**Input**
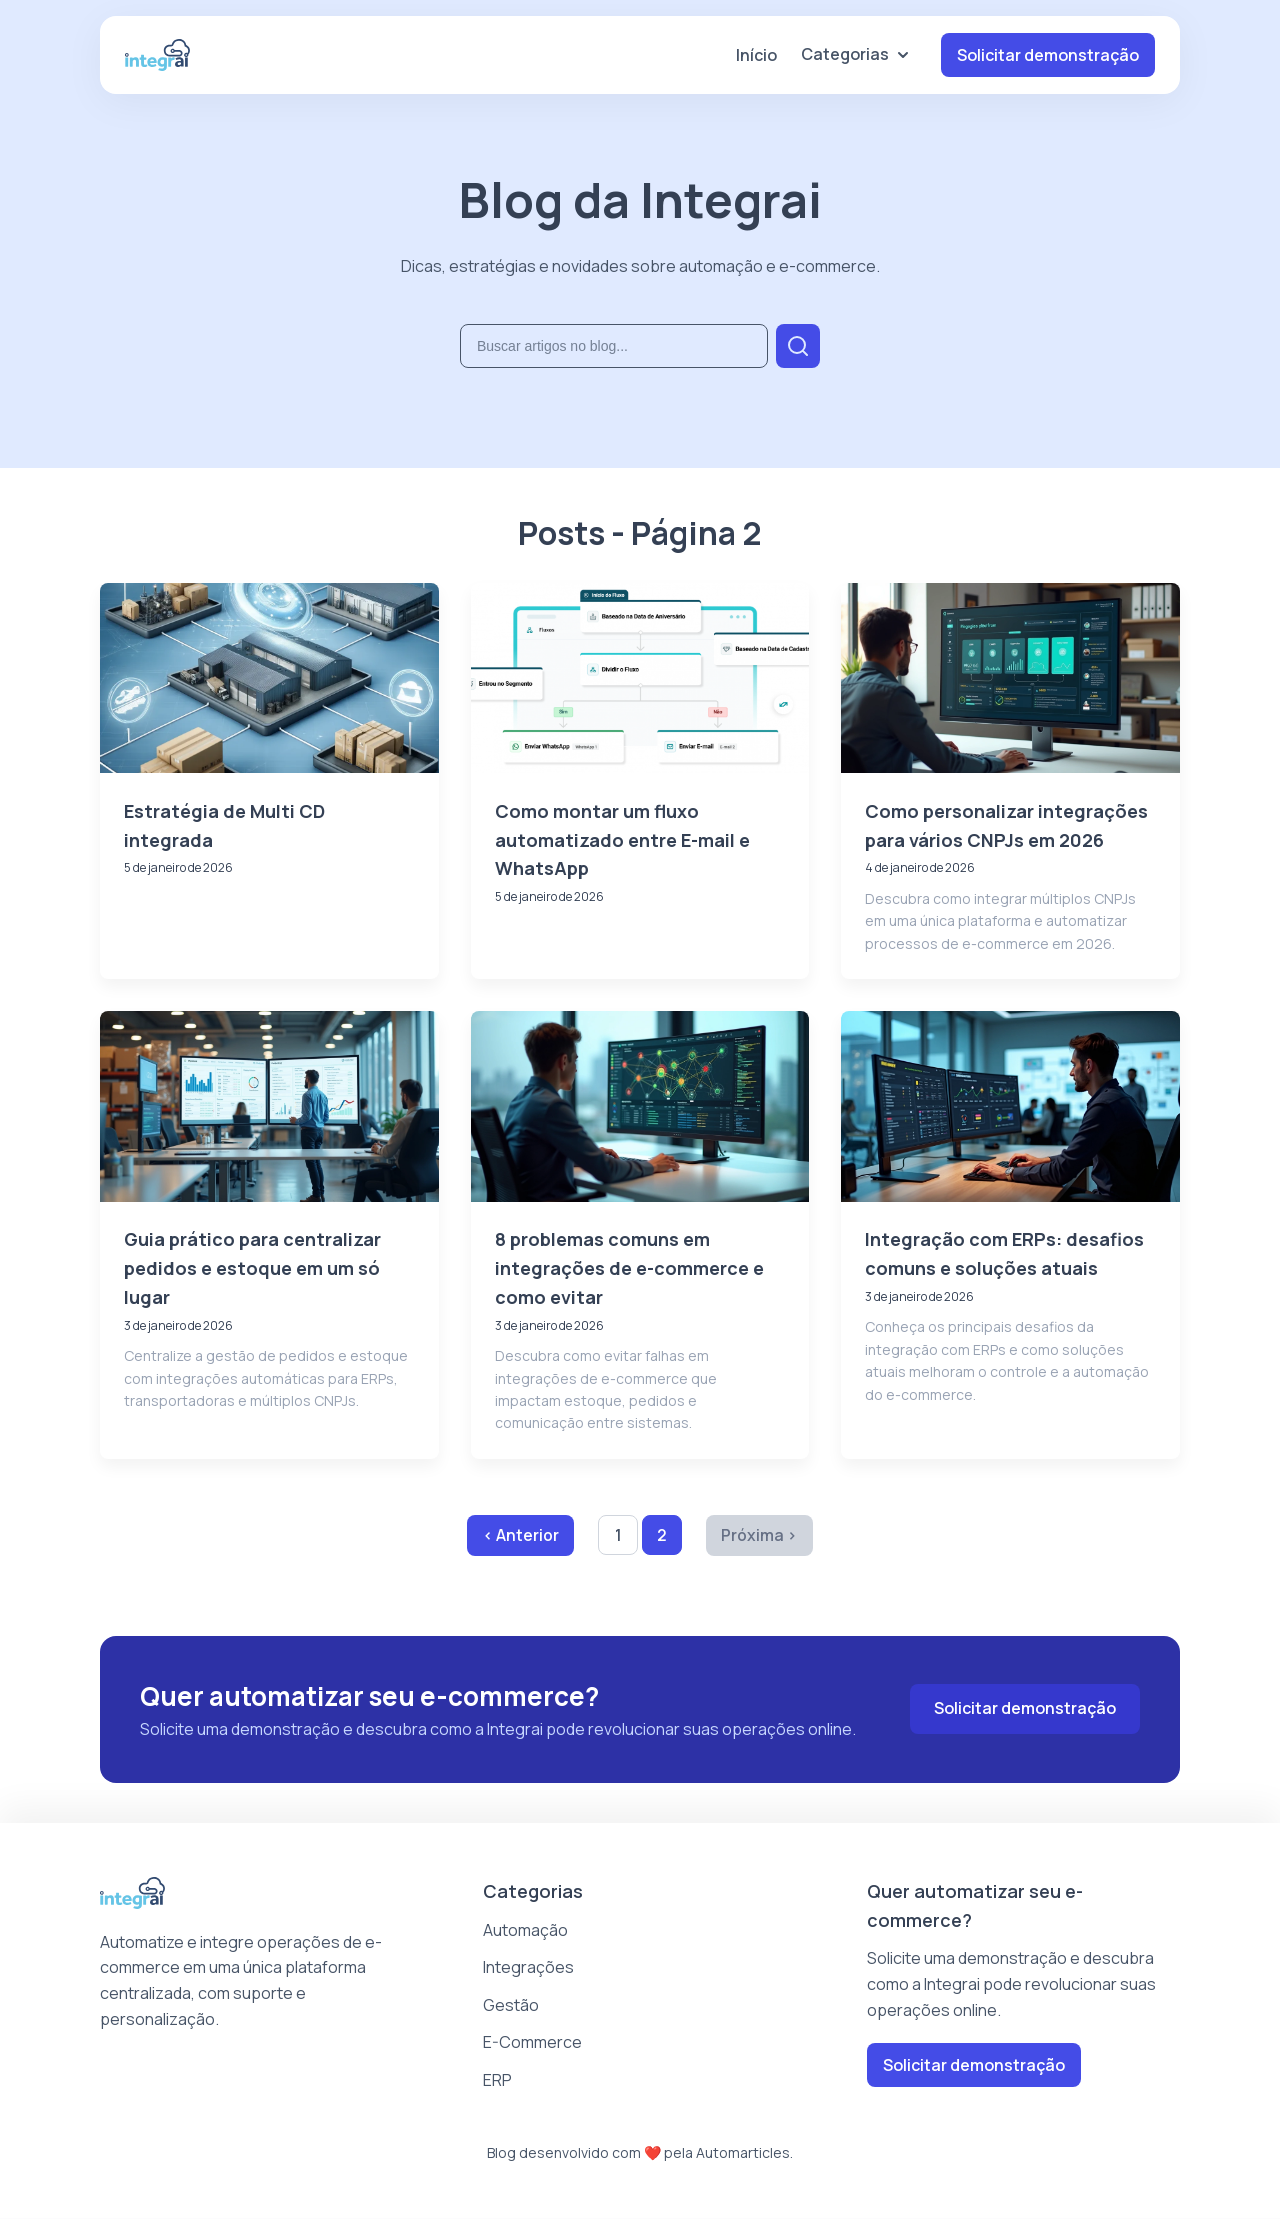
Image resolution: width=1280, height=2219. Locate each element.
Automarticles (743, 2152)
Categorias (855, 54)
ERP (497, 2081)
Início (756, 55)
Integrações (528, 1968)
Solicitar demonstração (1048, 55)
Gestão (511, 2006)
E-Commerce (532, 2043)
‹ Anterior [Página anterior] (520, 1535)
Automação (525, 1930)
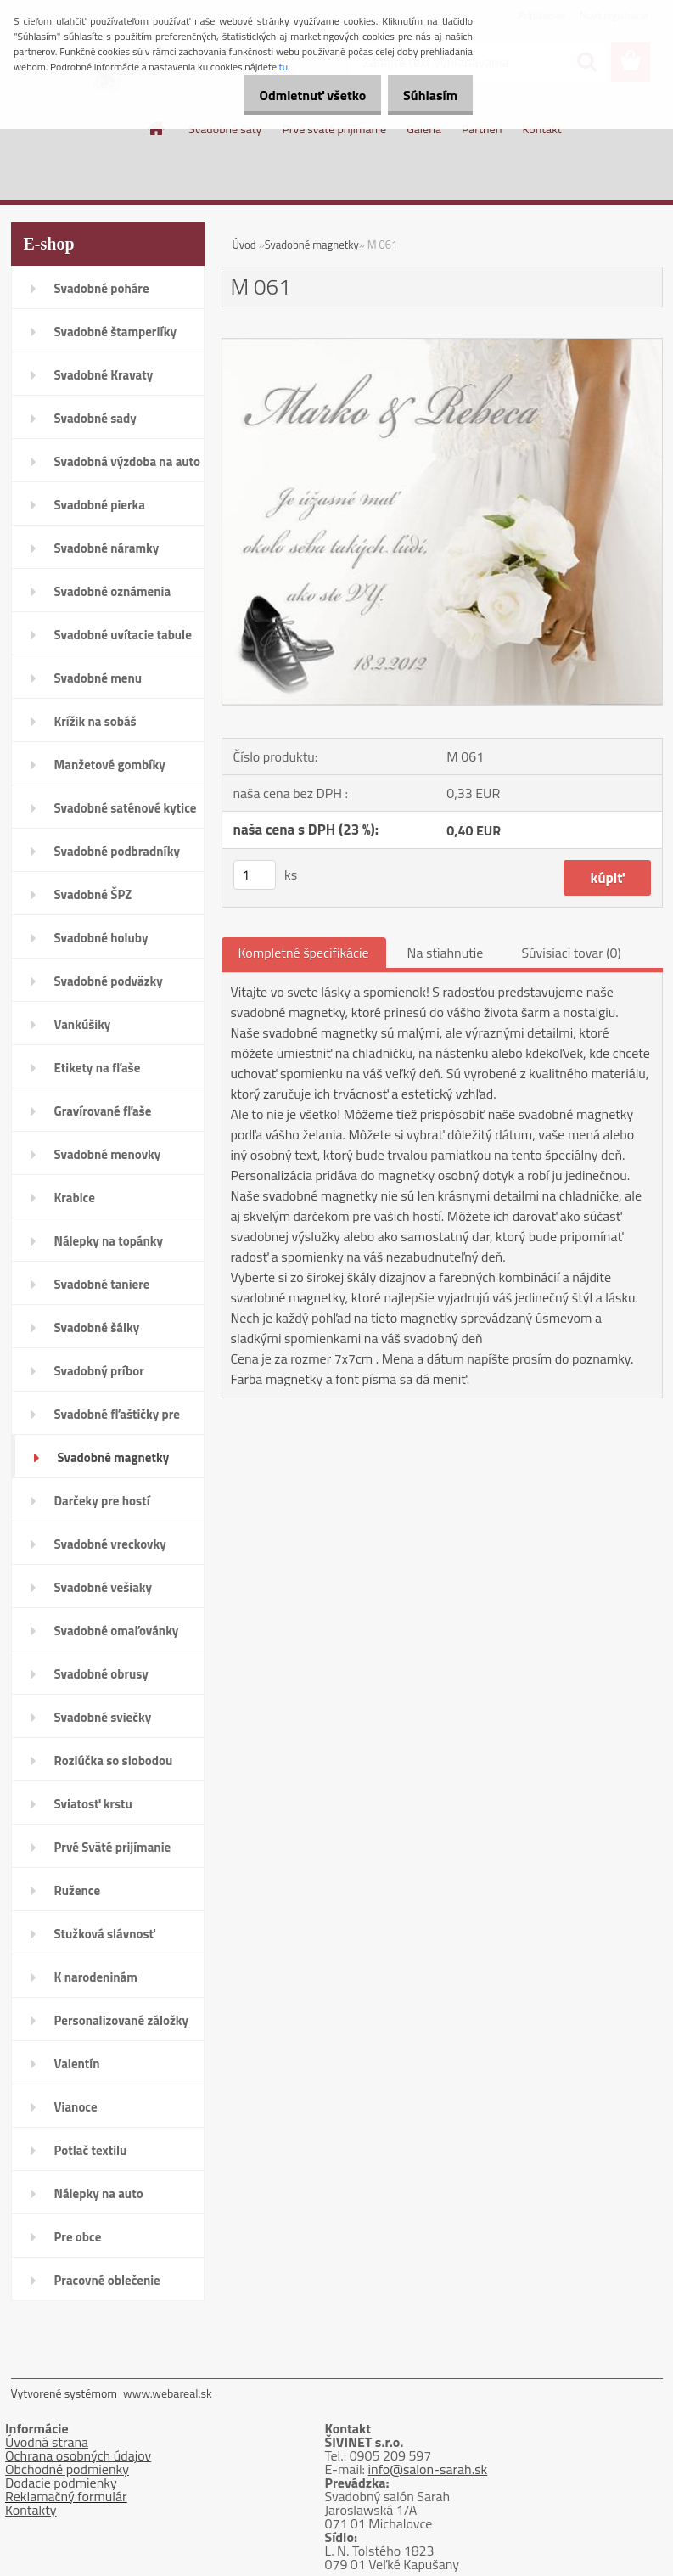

**Task**
Only an exact copy belongs in the answer: the lines from the one containing "Integrações (528, 1968)" through the end of the records, both ends included, minus the pictures.

**Result**
Integrações (528, 1968)
Solicitar demonstração (1048, 55)
Gestão (511, 2006)
E-Commerce (532, 2043)
‹ Anterior [Página anterior] (520, 1535)
Automação (525, 1930)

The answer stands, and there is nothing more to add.